May 3, 2020

Universities Fear €200m Drop-Off in Revenue From International Students

Jim Miley, the director general of the Irish Universities Association, said the fall in revenue will deal a ‘massive blow’ to third-level.

Donal MacNameeEditor
Ivan Rakhmanin for The University Times

Irish universities could lose out on up to €200 million in international student revenue next year – a “massive blow”, according to one of the sector’s experts.

Jim Miley, the director general of the Irish Universities Association (IUA), told RTÉ Radio 1 today that colleges are bracing for an 80 per cent reduction in the number of first-year students coming from abroad next year.

Repeating a call made by Provost Patrick Prendergast last week, Miley said the government must invest in third-level education in order to enable the sector to “be part of the solution in rebooting the economy” after the coronavirus pandemic.


“What’s critical is that we need supports if we’re to meet those challenges and to be partners in the recovery with government”, Miley added.

He said universities hope the loss of international student revenue “will be temporary – that we will recover this critical business in two to three years”.

In the meantime, though, the fall represents a “massive blow”, he said.

Universities are becoming increasingly vocal in their pleas for government support amid predictions of huge revenue drop-offs.

Last week, Provost Patrick Prendergast urged the government to step in with support “as a matter of urgency”, arguing “education shouldn’t be way down the list” when it comes to state funding priorities.

In an interview with Pat Kenny on Newstalk, Prendergast said Ireland’s universities are in a “serious financial situation” as a result of the pandemic.
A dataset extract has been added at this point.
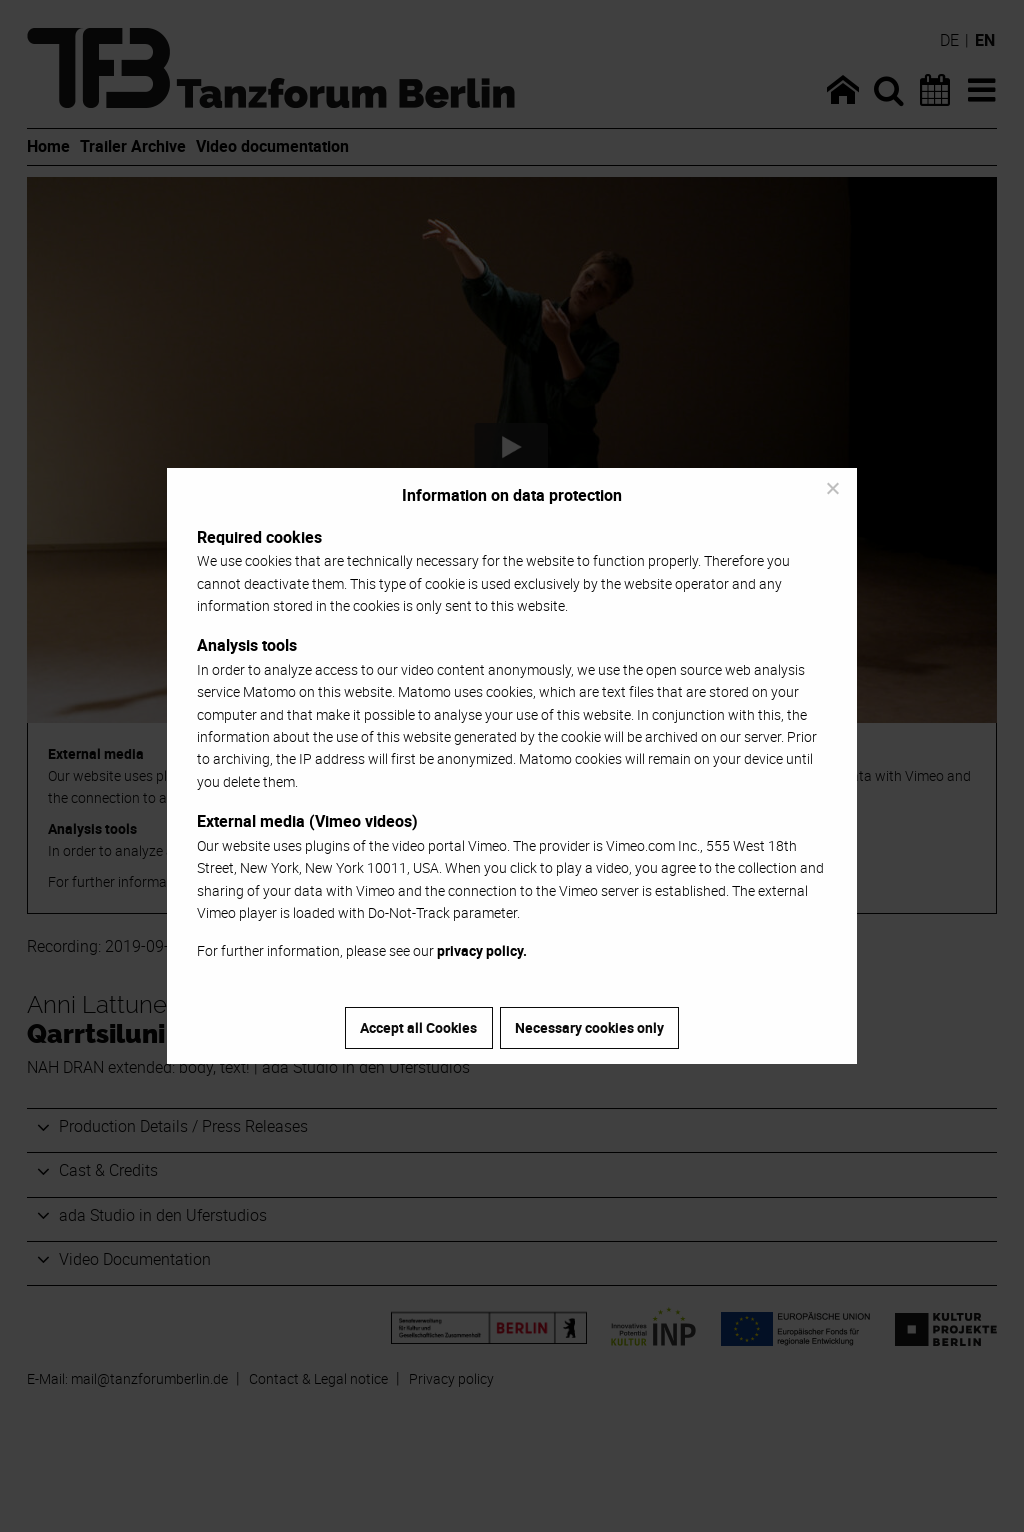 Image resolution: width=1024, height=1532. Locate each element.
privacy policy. (482, 950)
Universities, he said, are going to lose out on much of the revenue they generate, “yet we have to deliver 100 per cent of our activities under even more challenging circumstances”.

Prendergast added that “education shouldn’t be way down the list” when it comes to the government’s funding priorities. “Education should be on the top of the list”, he said.

“We’d be saying it’s just not good enough that education – third-level, secondary or primary – should be way down the list.”